Shortly before breaking for the August recess, the US Senate voted to approve commissioners to both the Commodity Futures Trading Commission (CFTC) and the Federal Energy Regulatory Commission (FERC), providing both agencies with enough commissioners for a functioning quorum. Both the CFTC and FERC have been without a quorum for months, preventing the agencies from carrying out any but the most basic items of regulatory business. The loss of quorum was particularly damaging on the policy front, as neither agency could move forward on existing policy initiatives or push through any administration priorities.
The new CFTC commissioners are Chris Giancarlo (R), Brian Quintenz (R), and Rostin “Russ” Behnam (D). On the FERC side, the two new commissioners are Neil Chatterjee (R), who was recently a key energy advisor to Senate Majority Leader Mitch McConnell (R-Ky), and Robert Powelson (R), who had served as a state energy regulator in Pennsylvania. Additional nominations to both agencies remain with the Senate and are likely to be acted on in the coming months, bringing both agencies to full membership.
FERC has a significant backlog of cases that could take months to clear, as well as multiple rulemakings that never made it past the proposal stage prior to FERC’s loss of quorum. These include the controversial “Connected Entities” proposal to gather information on market-based rate sellers and others for analytics purposes that was significantly reworked last summer in Docket No. RM16-17, as well as rules for electric storage and distributed energy resource aggregation participation in organized markets that were proposed in Docket No. RM16-23. The US courts of appeals also have issued a string of remands to FERC that will require a response, including a remand of FERC’s process for calculating return on equity (ROE). A Republican-led Commission—the first in almost a decade—is also likely to have its own policy priorities.

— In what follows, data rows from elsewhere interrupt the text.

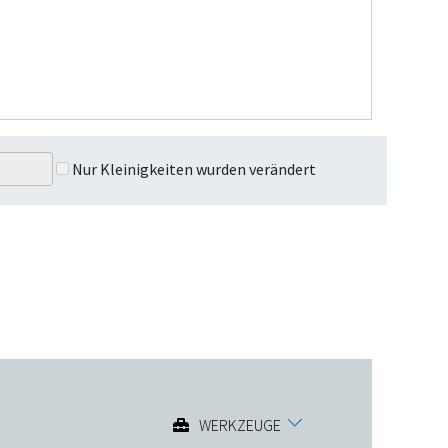
Nur Kleinigkeiten wurden verändert
WERKZEUGE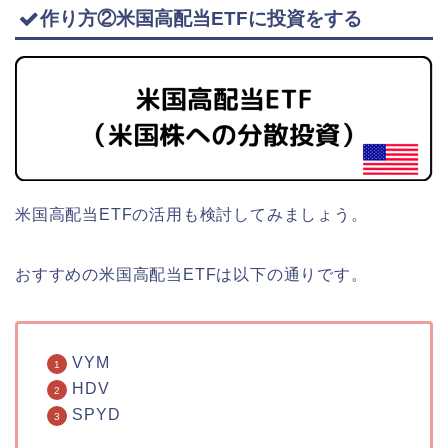
作り方②米国高配当ETFに投資をする
米国高配当ETFの活用も検討してみましょう。
おすすめの米国高配当ETFは以下の通りです。
VYM
HDV
SPYD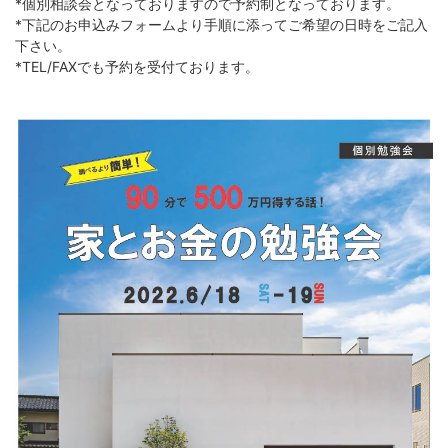
*個別相談会となっておりますので予約制となっております。
*下記のお申込みフォームより手順に添ってご希望の日時をご記入
下さい。
*TEL/FAXでも予約を受付ております。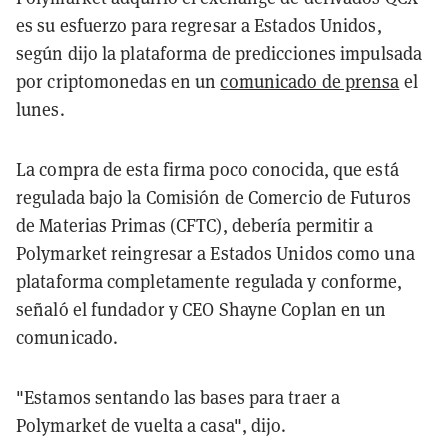
es su esfuerzo para regresar a Estados Unidos,
según dijo la plataforma de predicciones impulsada
por criptomonedas en un
comunicado de prensa
el
lunes.
La compra de esta firma poco conocida, que está
regulada bajo la Comisión de Comercio de Futuros
de Materias Primas (CFTC), debería permitir a
Polymarket reingresar a Estados Unidos como una
plataforma completamente regulada y conforme,
señaló el fundador y CEO Shayne Coplan en un
comunicado.
"Estamos sentando las bases para traer a
Polymarket de vuelta a casa", dijo.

With a quorum, the CFTC is now well-positioned to address some of the most anticipated issues confronting participants in the derivatives markets. Those issues include, for example, the CFTC's initiative to impose mandatory position limits following enactment of the Dodd-Frank Act, the CFTC's application of an intent standard in attempted manipulation cases in light of the Southern District of New York’s ruling in CFTC v. Wilson, and the extent to which the CFTC endorses the Division of Enforcement's continued recent practice of utilizing non-prosecution agreements against individuals.